Aaron tak memusingkan hal itu, dia berjabat tangan dengan Kenan. Kedua tatapan mereka bertemu sangat tajam, sepertinya dari namanya Kenan kenal siapa dirinya.


"Saya sudah mendengar cerita dari putra saya, saya juga sudah memberikannya hukuman. Seperti yang kamu lihat, banyaknya lebam pada putra saya," ujar Kenan.


"Saya sebagai orang tua Nathan, begitu kecewa dengan apa yang terjadi. Tapi, semuanya sudah terlanjur terjadi. Dari pihak anda, mau seperti apa? apakah pernikahan harus bertahan, ataukah berpisah?"


"Pi!" Sentak Nathan tak terima.


Aaron tersenyum sinis, dia menatap tajam Kenan. Tangannya dia lipat di depan dada dengan angkuh.


"Kalau saya mau mereka berpisah? bagaimana?"


"Mas!" Tegur Zeva.


"Bagus, saya juga tidak ingin berbesan dengan anda!" Seru Sofia.


Nathan menatap tak percaya pada ibunya, dia bahkan hampir berdiri jika sang papi tak mencegahnya.


"Memangnya, saya mau berbesanan dengan anda?" Seru Aaron tak terima.


"Oke! Sepertinya kita tidak di terima dengan baik disini, ayo mas ... Nathan! kita pulang!" Sofia berdiri dan mengajak mereka pulang.


"MI!" Sentak Nathan.


Nathan berdiri, dia bergegas mendekati Marsha dan merangkul pinggangnya. Dia menatap tegas pada orang tuanya.


"Aku memutuskan, untuk tidak menceraikan Marsha!"


"Kamu tidak mendengar apa yang orang tuanya katakan? dia berkata tidak ingin berbesanan dengan kami!" Sentak Sofia.

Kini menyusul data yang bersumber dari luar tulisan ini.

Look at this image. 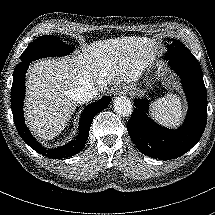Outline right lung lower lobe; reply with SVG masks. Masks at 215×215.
Listing matches in <instances>:
<instances>
[{
    "label": "right lung lower lobe",
    "instance_id": "98d812e1",
    "mask_svg": "<svg viewBox=\"0 0 215 215\" xmlns=\"http://www.w3.org/2000/svg\"><path fill=\"white\" fill-rule=\"evenodd\" d=\"M30 62H20L14 70L13 84L11 88V108L15 126L21 138L36 152L50 159H62L79 153L89 136V129L95 115L105 109L110 103V97L105 96L97 102L87 106L79 121L77 137L68 144L55 149L44 148L32 136L24 123L23 100L25 96V73Z\"/></svg>",
    "mask_w": 215,
    "mask_h": 215
}]
</instances>
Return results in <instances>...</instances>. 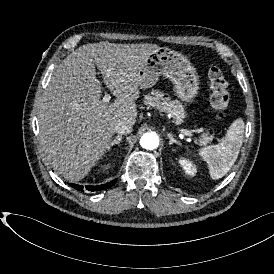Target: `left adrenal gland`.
<instances>
[{"label": "left adrenal gland", "mask_w": 274, "mask_h": 274, "mask_svg": "<svg viewBox=\"0 0 274 274\" xmlns=\"http://www.w3.org/2000/svg\"><path fill=\"white\" fill-rule=\"evenodd\" d=\"M168 138L170 139L168 145L176 144L178 146H181V143L177 142L171 134H168Z\"/></svg>", "instance_id": "1"}]
</instances>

"Aku dengar, tapi mereka tidak berkata tidak menginginkan ku menjadi menantunya bukan?"


Sofia dan Kenan merasa kaget dengan apa yang putranya mereka katakan. Keduanya menatap Aaron yang dengan santai berdiri menatap mereka berdua.


"Jika putra anda ingin berpisah, maka berpisahlah. Saya masih mampu membiayai anak dan cucu saya," ujar Aaron.

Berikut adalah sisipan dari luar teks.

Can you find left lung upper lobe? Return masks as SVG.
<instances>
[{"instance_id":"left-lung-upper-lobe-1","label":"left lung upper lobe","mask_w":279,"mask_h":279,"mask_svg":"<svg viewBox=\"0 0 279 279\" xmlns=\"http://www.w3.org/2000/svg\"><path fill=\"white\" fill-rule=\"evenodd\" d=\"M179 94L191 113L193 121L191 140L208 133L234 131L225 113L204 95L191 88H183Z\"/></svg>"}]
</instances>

"Enggak om! saya masih mau mempertahankan pernikahan ini! saya ingin Marsha yang menjadi istri saya!" Tegas Nathan.


"Aaron! putraku masih pelajar SMA, dia belum pantas menjadi seorang suami! apalagi ayah!" Seru Sofia. Membongkar fakta tentang putranya, dia ingin lihat. Bagaimana reaksi Aaron saat tahu putranya masih berumur delapan belas tahun.

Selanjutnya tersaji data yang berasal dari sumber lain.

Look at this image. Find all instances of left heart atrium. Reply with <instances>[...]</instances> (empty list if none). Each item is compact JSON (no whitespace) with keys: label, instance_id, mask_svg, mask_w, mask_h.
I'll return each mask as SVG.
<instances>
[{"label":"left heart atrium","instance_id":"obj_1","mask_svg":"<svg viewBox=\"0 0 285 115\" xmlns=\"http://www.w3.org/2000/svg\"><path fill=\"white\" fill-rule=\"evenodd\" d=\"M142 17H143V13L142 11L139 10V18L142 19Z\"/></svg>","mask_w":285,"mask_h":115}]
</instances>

Netra Aaron terbelalak, dia menatap Marsha meminta jawaban. Bagaimana dia bisa lupa, jika Marsha sudah lahir saat Sofia menikah.


"Nathan ... Nathan masih delapan belas tahun dad." Cicit Marsha.


"APA? HEI! KAU! BAGAIMANA .... CK!!"


Sofia menatap Aaron dengan senyuman sinis, sementara Zeva. Dia bingung dengan kondisi yang tak sesuai rencana.


"Putramu menipuku!" Sentak Aaron.


"Om tak bertanya! aku tak menipumu!" Seru Nathan tak terima.


Marsha gerah dengan keadaan, dia melepaskan tangan Nathan dari pinggangnya dan manu mendekat pada orang tua Nathan.


"Om, tante ... saya tidak tahu ada masalah apa kalian dengan daddy saya. Saya dan Nathan, tak ada sangkut pautnya dengan masalah kalian. Saya yang salah, karena memaksanya melakukan hal itu tanpa pikir panjang."


"Keputusan, saya serahkan pada kalian. Jika memang, kalian meminta saya dan Nathan berpisah. Kami akan berpisah."


"Marsha!!" Nathan menatap tajam MArsha dengan mata yang memerah menahan amarah.


"Jadi, om dan tante ... bagaimana keputusan kalian?"